**INPUT MATERIAL:**
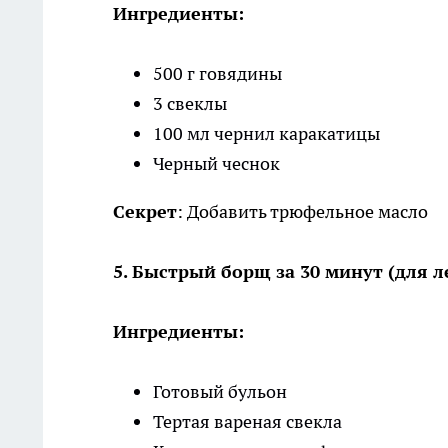
Ингредиенты:
500 г говядины
3 свеклы
100 мл чернил каракатицы
Черный чеснок
Секрет
: Добавить трюфельное масло
5. Быстрый борщ за 30 минут (для 
Ингредиенты:
Готовый бульон
Тертая вареная свекла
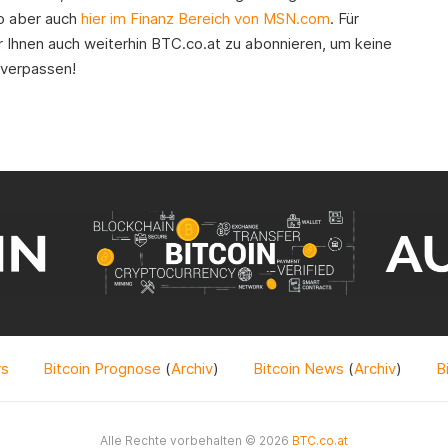
io aber auch
hier im Finanz Bereich von MSN.com
. Für
 Ihnen auch weiterhin BTC.co.at zu abonnieren, um keine
 verpassen!
rs
Bitcoin Prognose
(
Archiv
)
Bitcoin News
(
Archiv
)
B
Alle Rechte vorbehalten © 2026
BTC.co.at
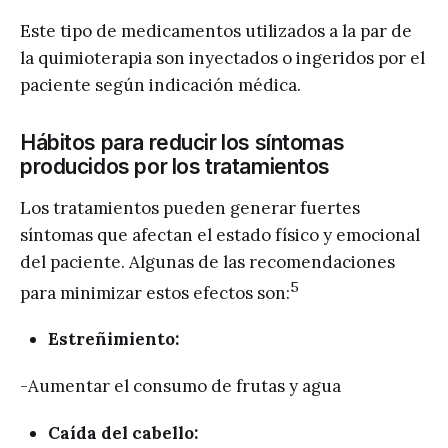
Este tipo de medicamentos utilizados a la par de
la quimioterapia son inyectados o ingeridos por el
paciente según indicación médica.
Hábitos para reducir los síntomas
producidos por los tratamientos
Los tratamientos pueden generar fuertes
síntomas que afectan el estado físico y emocional
del paciente. Algunas de las recomendaciones
5
para minimizar estos efectos son:
Estreñimiento:
-Aumentar el consumo de frutas y agua
Caída del cabello:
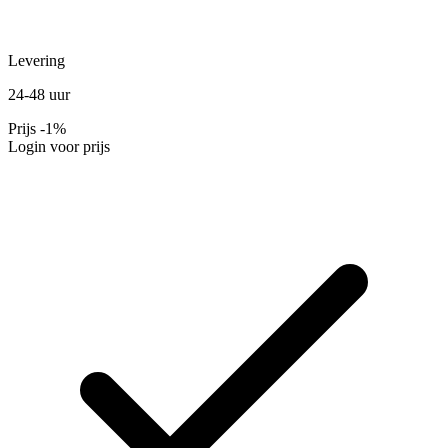
Levering
24-48 uur
Prijs
-1%
Login voor prijs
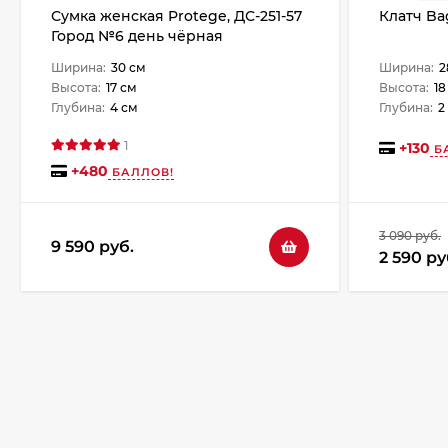
Сумка женская Protege, ДС-251-57
Клатч Ba
Город №6 день чёрная
Ширина:
30 см
Ширина:
2
Высота:
17 см
Высота:
18
Глубина:
4 см
Глубина:
2
1
+
130
Б
+
480
БАЛЛОВ!
3 090 руб.
9 590 руб.
2 590 ру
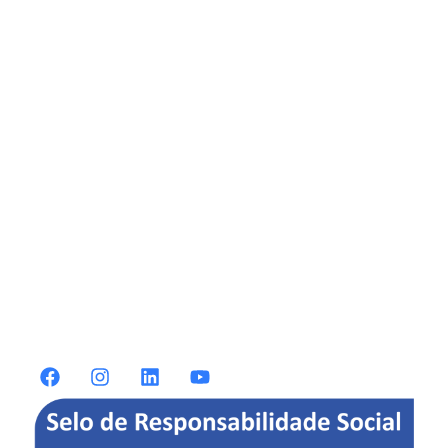
A Eurobras
Produtos
Notícias
Mídia
Orçamento
Contato
Assistência Técnica
Fornecedores
Política de Privacidade
NOSSAS SOLUÇÕES
Metálico
Termoacústico 30mm
Termoacústico 50mm
Expansivo
Monte Fácil
ONDE NOS ENCONTRAR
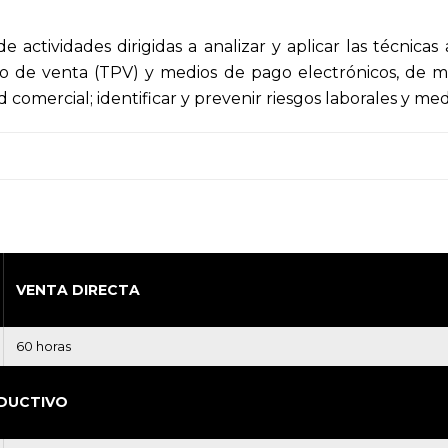
 actividades dirigidas a analizar y aplicar las técnic
nto de venta (TPV) y medios de pago electrónicos, de 
comercial; identificar y prevenir riesgos laborales y me
VENTA DIRECTA
60 horas
DUCTIVO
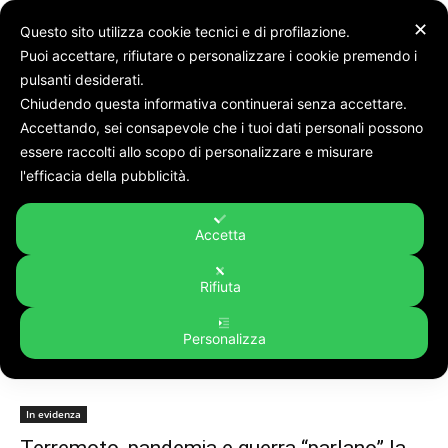
✕
Questo sito utilizza cookie tecnici e di profilazione.
Puoi accettare, rifiutare o personalizzare i cookie premendo i
pulsanti desiderati.
Chiudendo questa informativa continuerai senza accettare.
Accettando, sei consapevole che i tuoi dati personali possono
Tags
Franca d'Angeli
essere raccolti allo scopo di personalizzare e misurare
Tag:
Franca d'Angeli
l'efficacia della pubblicità.
Accetta
Rifiuta
Personalizza
In evidenza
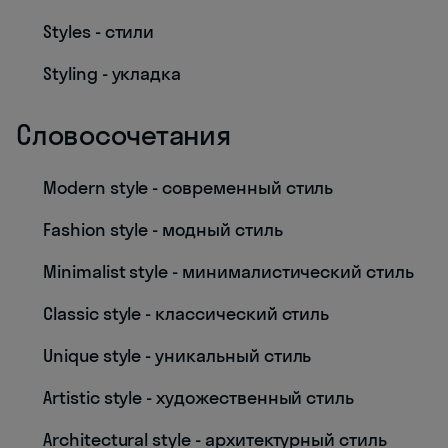
Styles - стили
Styling - укладка
Словосочетания
Modern style - современный стиль
Fashion style - модный стиль
Minimalist style - минималистический стиль
Classic style - классический стиль
Unique style - уникальный стиль
Artistic style - художественный стиль
Architectural style - архитектурный стиль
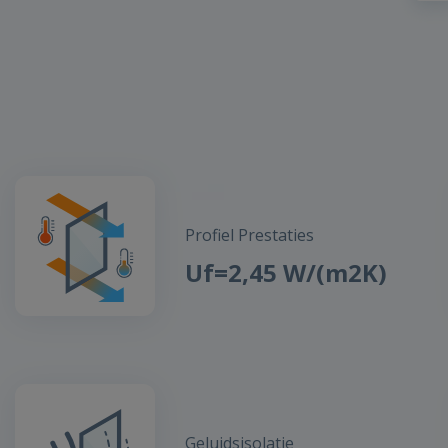
Profiel Prestaties
Uf=2,45 W/(m2K)
Geluidsisolatie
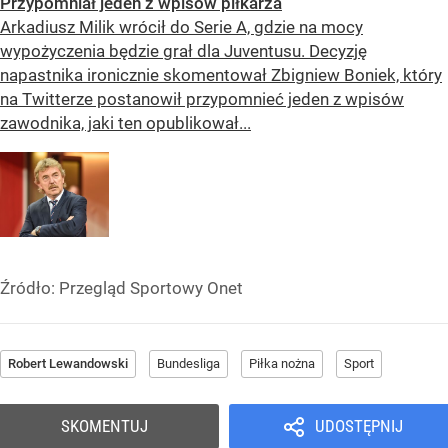
Przypomniał jeden z wpisów piłkarza
Arkadiusz Milik wrócił do Serie A, gdzie na mocy
wypożyczenia będzie grał dla Juventusu. Decyzję
napastnika ironicznie skomentował Zbigniew Boniek, który
na Twitterze postanowił przypomnieć jeden z wpisów
zawodnika, jaki ten opublikował...
Źródło:
Przegląd Sportowy Onet
Robert Lewandowski
Bundesliga
Piłka nożna
Sport
SKOMENTUJ
UDOSTĘPNIJ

**TASK STATEMENT:** Write out, word for word, the lines from the first line of the entries through the one containing "Modern style - современный стиль", both included. Leave out the pictures.

**SOLVED EXERCISE:**
Ингредиенты:
500 г говядины
3 свеклы
100 мл чернил каракатицы
Черный чеснок
Секрет
: Добавить трюфельное масло
5. Быстрый борщ за 30 минут (для 
Ингредиенты:
Готовый бульон
Тертая вареная свекла
io aber auch
hier im Finanz Bereich von MSN.com
. Für
 Ihnen auch weiterhin BTC.co.at zu abonnieren, um keine
 verpassen!
rs
Bitcoin Prognose
(
Archiv
)
Bitcoin News
(
Archiv
)
B
Alle Rechte vorbehalten © 2026
BTC.co.at
Este tipo de medicamentos utilizados a la par de
la quimioterapia son inyectados o ingeridos por el
paciente según indicación médica.
Hábitos para reducir los síntomas
producidos por los tratamientos
Los tratamientos pueden generar fuertes
síntomas que afectan el estado físico y emocional
del paciente. Algunas de las recomendaciones
5
para minimizar estos efectos son:
Estreñimiento:
-Aumentar el consumo de frutas y agua
Caída del cabello:
Levering
24-48 uur
Prijs
-1%
Login voor prijs
Сумка женская Protege, ДС-251-57
Клатч Ba
Город №6 день чёрная
Ширина:
30 см
Ширина:
2
Высота:
17 см
Высота:
18
Глубина:
4 см
Глубина:
2
1
+
130
Б
+
480
БАЛЛОВ!
3 090 руб.
9 590 руб.
2 590 ру
A Eurobras
Produtos
Notícias
Mídia
Orçamento
Contato
Assistência Técnica
Fornecedores
Política de Privacidade
NOSSAS SOLUÇÕES
Metálico
Termoacústico 30mm
Termoacústico 50mm
Expansivo
Monte Fácil
ONDE NOS ENCONTRAR
 actividades dirigidas a analizar y aplicar las técnic
nto de venta (TPV) y medios de pago electrónicos, de 
comercial; identificar y prevenir riesgos laborales y me
VENTA DIRECTA
60 horas
DUCTIVO
✕
Questo sito utilizza cookie tecnici e di profilazione.
Puoi accettare, rifiutare o personalizzare i cookie premendo i
pulsanti desiderati.
Chiudendo questa informativa continuerai senza accettare.
Accettando, sei consapevole che i tuoi dati personali possono
Tags
Franca d'Angeli
essere raccolti allo scopo di personalizzare e misurare
Tag:
Franca d'Angeli
l'efficacia della pubblicità.
Accetta
Rifiuta
Personalizza
In evidenza
Styles - стили
Styling - укладка
Словосочетания
Modern style - современный стиль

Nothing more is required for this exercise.